Turkish state broadcaster TRT Haber stated visitors within the Bosphorus strait had been reopened after it was halted because of the grounding of the 173-meter (567.59 ft) Woman Zehma resulting from a rudder failure round 1800 GMT.
The Tribeca delivery company stated the towage and salvage operation of Woman Zehma began at 2110 GMT and it dropped anchor on the southern Bosphorus anchorage space at 2330 GMT.
Nobody was damage within the incident, the Istanbul governor’s workplace stated. Through the grounding, the ship’s bow had been about 150 meters from shore within the busy Bebek neighbourhood, in keeping with a witness and Refinitiv Eikon information.
The delivery information confirmed the vessel was at anchor within the Marmara Sea, simply off the coast of Istanbul, on Friday morning.

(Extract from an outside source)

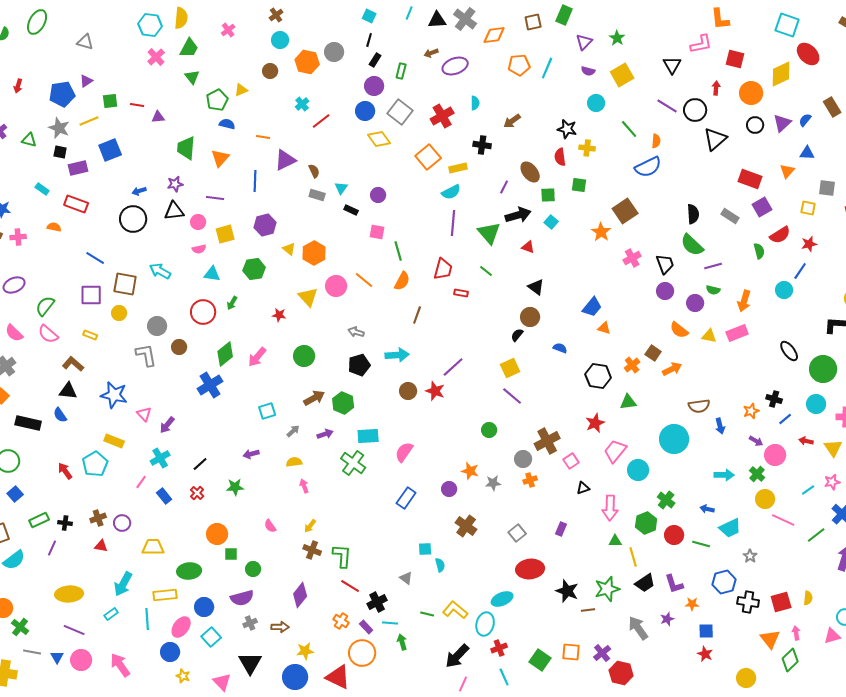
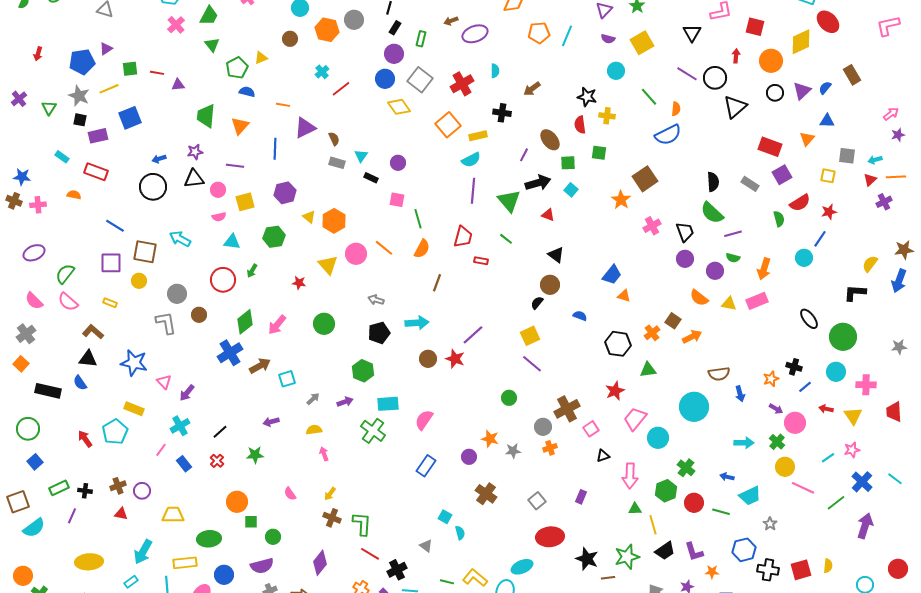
green triangle: (29, 140) -> (49, 108), turned 49
brown arrow: (314, 398) -> (260, 366), moved
cyan square: (425, 549) -> (445, 517), turned 32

Ukraine’s grain exports slumped after Russia invaded the nation on Feb. 24 and blockaded its Black Sea ports, driving up world meals costs and prompting fears of shortages in Africa and the Center East.
Three ports have been unblocked below the deal signed on July 22 by Moscow and Kyiv, and brokered by the U.N. and Ankara.
The Istanbul-based Joint Coordination Centre (JCC) – which oversees the settlement and consists of U.N., Russian, Ukrainian and Turkish officers – instructed Reuters the ship “received stranded throughout her passage from the strait” and an emergency boarding operation had been performed by Turkish authorities.
Earlier this week the JCC stated the Woman Zehma was cleared to depart Ukraine’s Chornomorsk port for Ravenna, Italy, with 3,000 tonnes of corn. Turkey’s Tribeca delivery agency stated it contained 30,274 tonnes of corn.
As of Wednesday, some 1.55 million tonnes of grain and different foodstuffs had been exported from Ukraine below the deal, whereas 139 inbound and outbound voyages had been enabled, the JCC stated.
Such incidents are uncommon on the picturesque Bosphorus, which divides Turkey’s largest metropolis and connects the Black Sea to the Marmara Sea and past to the Mediterannean.